Am I weird in that I actually quite like the smell of a ripe microworm culture?


----------



## Wookii (30 Mar 2022)

MirandaB said:


> Am I weird in that I actually quite like the smell of a ripe microworm culture?



Yes! 😂


----------



## sparkyweasel (30 Mar 2022)

MirandaB said:


> Am I weird in that I actually quite like the smell of a ripe microworm culture?


If you are, I am too.  Which is quite possible. 
I think they small nice for a few weeks, then start to smell bad and it's time to bin it.


----------



## Aqua360 (30 Mar 2022)

MirandaB said:


> Am I weird in that I actually quite like the smell of a ripe microworm culture?



There's definitely an element to fishkeeping that normalises stuff like this over time lol, normal fish flake food for example I don't even smell anymore, but to anyone else it stinks!


----------



## ScareCrow (31 Mar 2022)

MirandaB said:


> Am I weird in that I actually quite like the smell of a ripe microworm culture?





sparkyweasel said:


> If you are, I am too.  Which is quite possible.
> I think they small nice for a few weeks, then start to smell bad and it's time to bin it.


I didn't want to be the first one to admit it but like sparkyweasel. I like it for the first few weeks. It reminds me of yeasty smell you get when brewing beer or making bread.


Aqua360 said:


> There's definitely an element to fishkeeping that normalises stuff like this over time lol, normal fish flake food for example I don't even smell anymore, but to anyone else it stinks!


The smell of certain fish foods remind of feeding fish as a child.


----------



## Wookii (31 Mar 2022)

I feel like we’ve gradually uncovered a secret worm sniffing society, hidden from view like the Illuminati of the fish keeping world. 

For me the most fun part of the micro worms is wafting the container under the kids noses whilst feeding the fry at breakfast time, and watching their faces as they recoil in terror! 😆👹


----------



## Hufsa (31 Mar 2022)

ScareCrow said:


> The smell of certain fish foods remind of feeding fish as a child.


I dont have any experience with worm cultures but can confirm sniffing a bit of regular fish food reminds me of childhood 😊


----------



## greenbliss (31 Mar 2022)

Sorry if this is slightly off topic, but I saw grindal worms being discussed so wanted to ask a question...

I remember reading a thread on the Parosphromenus project where it was said that feeding cat/dog food to your grindal worms isn't very good for your fish, simply because fat from warm blooded animals isn't able to be utilised easily by the fish?
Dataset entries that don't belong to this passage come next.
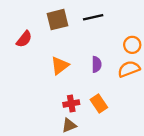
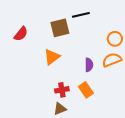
brown square: (57, 20) -> (60, 28), moved
purple semicircle: (97, 64) -> (89, 65), moved

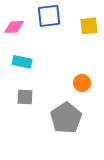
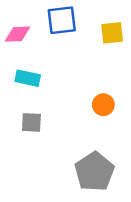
gray pentagon: (66, 118) -> (95, 172), moved

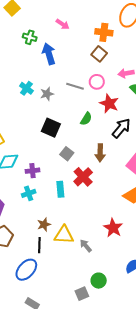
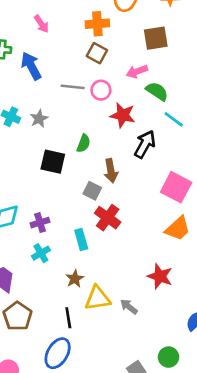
pink arrow: (63, 24) -> (41, 24), turned 32
gray line: (75, 86) -> (73, 87), moved
green semicircle: (86, 119) -> (83, 143), moved
brown arrow: (100, 153) -> (111, 171), moved
gray square: (67, 154) -> (92, 191), moved
brown star: (44, 224) -> (75, 279), moved
green circle: (99, 281) -> (168, 357), moved

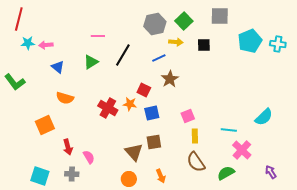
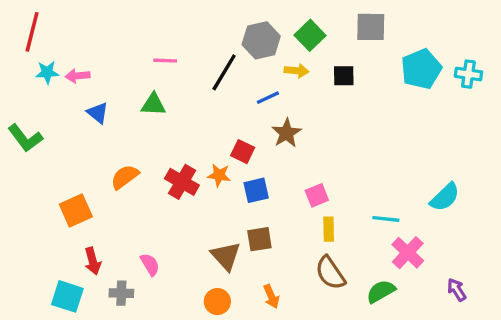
black line: (123, 55) -> (224, 72), moved
green triangle: (91, 62) -> (153, 104), turned 35
orange semicircle: (65, 98) -> (125, 177), moved, turned 126
red arrow: (68, 147) -> (93, 261), moved

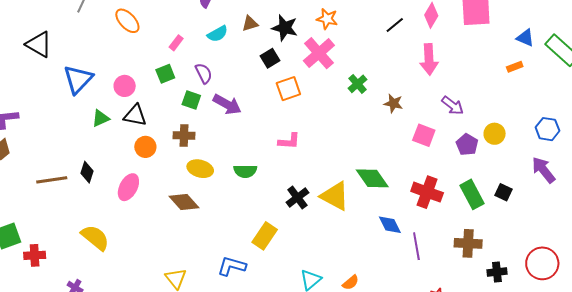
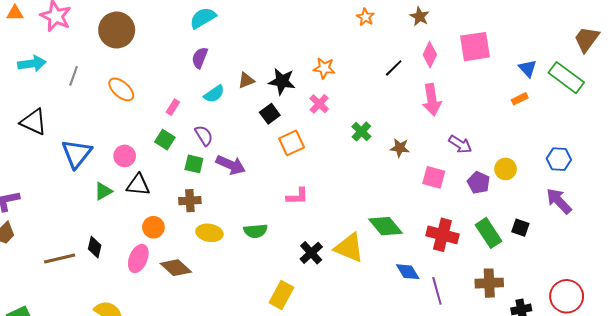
blue triangle: (525, 38) -> (528, 68), turned 30
pink cross: (319, 53) -> (319, 104), size x0.6
green square: (165, 74) -> (165, 140), turned -30
orange circle: (145, 147) -> (153, 227), moved
brown diamond: (184, 202) -> (176, 268), moved

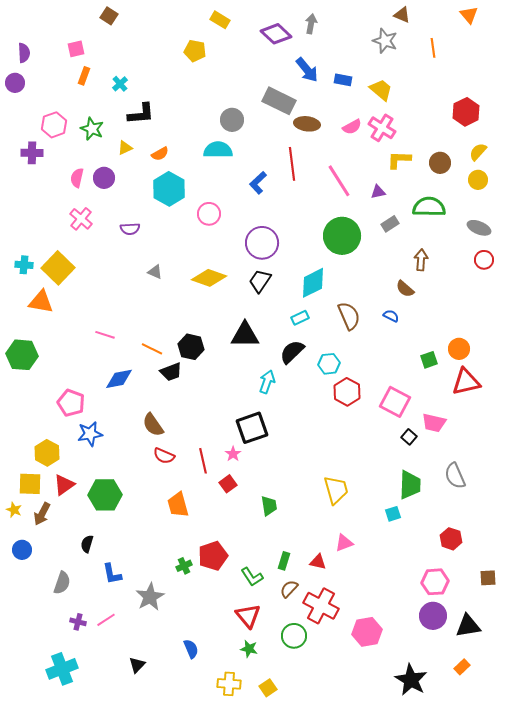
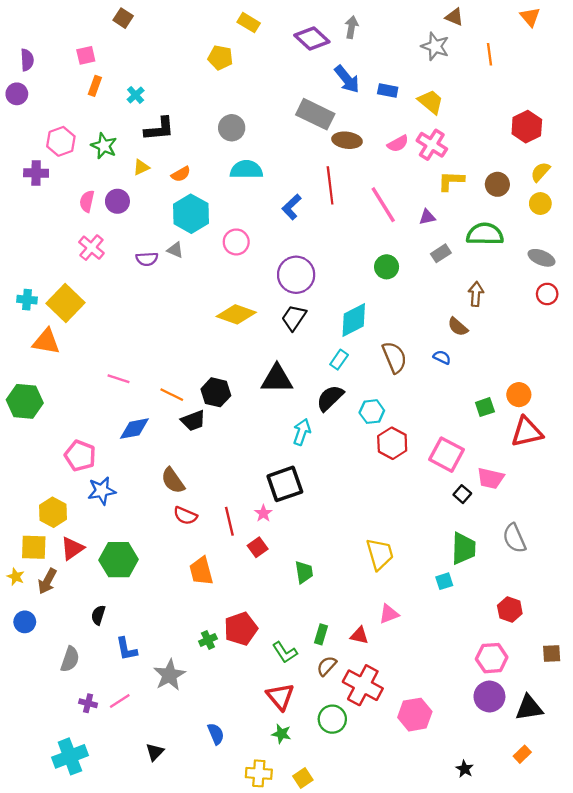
gray circle: (232, 120) -> (232, 128), moved
green circle: (342, 236) -> (387, 267), size x0.6
gray triangle: (155, 272) -> (175, 250), moved
cyan rectangle: (300, 318) -> (339, 360), turned -30
black star: (411, 680) -> (465, 769), size x0.5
Anyone got any input on this?


----------



## Wookii (31 Mar 2022)

greenbliss said:


> Sorry if this is slightly off topic, but I saw grindal worms being discussed so wanted to ask a question...
> 
> I remember reading a thread on the Parosphromenus project where it was said that feeding cat/dog food to your grindal worms isn't very good for your fish, simply because fat from warm blooded animals isn't able to be utilised easily by the fish? Anyone got any input on this?



Well I get the fish version of the cat food I buy, though that may not mean it doesn’t contain mammal based fats too. Most of the cat biscuit contents will be processed by the Grindal worms into their own body tissues anyway I would have thought, with only a small amount still left in their gut.

If the gut contents are a concern you can grow the worms on the cat biscuits, and then use fish food for the feeding prior to farming them off.


----------



## greenbliss (31 Mar 2022)

Wookii said:


> Well I get the fish version of the cat food I buy, though that may not mean it doesn’t contain mammal based fats too. Most of the cat biscuit contents will be processed by the Grindal worms into their own body tissues anyway I would have thought, with only a small amount still left in their gut.
> 
> If the gut contents are a concern you can grow the worms on the cat biscuits, and then use fish food for the feeding prior to farming them off.


Fair enough. I guess maybe it's not as big of a concern as I initially thought.


----------



## tigertim (1 Apr 2022)

greenbliss said:


> Sorry if this is slightly off topic, but I saw grindal worms being discussed so wanted to ask a question...
> 
> I remember reading a thread on the Parosphromenus project where it was said that feeding cat/dog food to your grindal worms isn't very good for your fish, simply because fat from warm blooded animals isn't able to be utilised easily by the fish? Anyone got any input on this?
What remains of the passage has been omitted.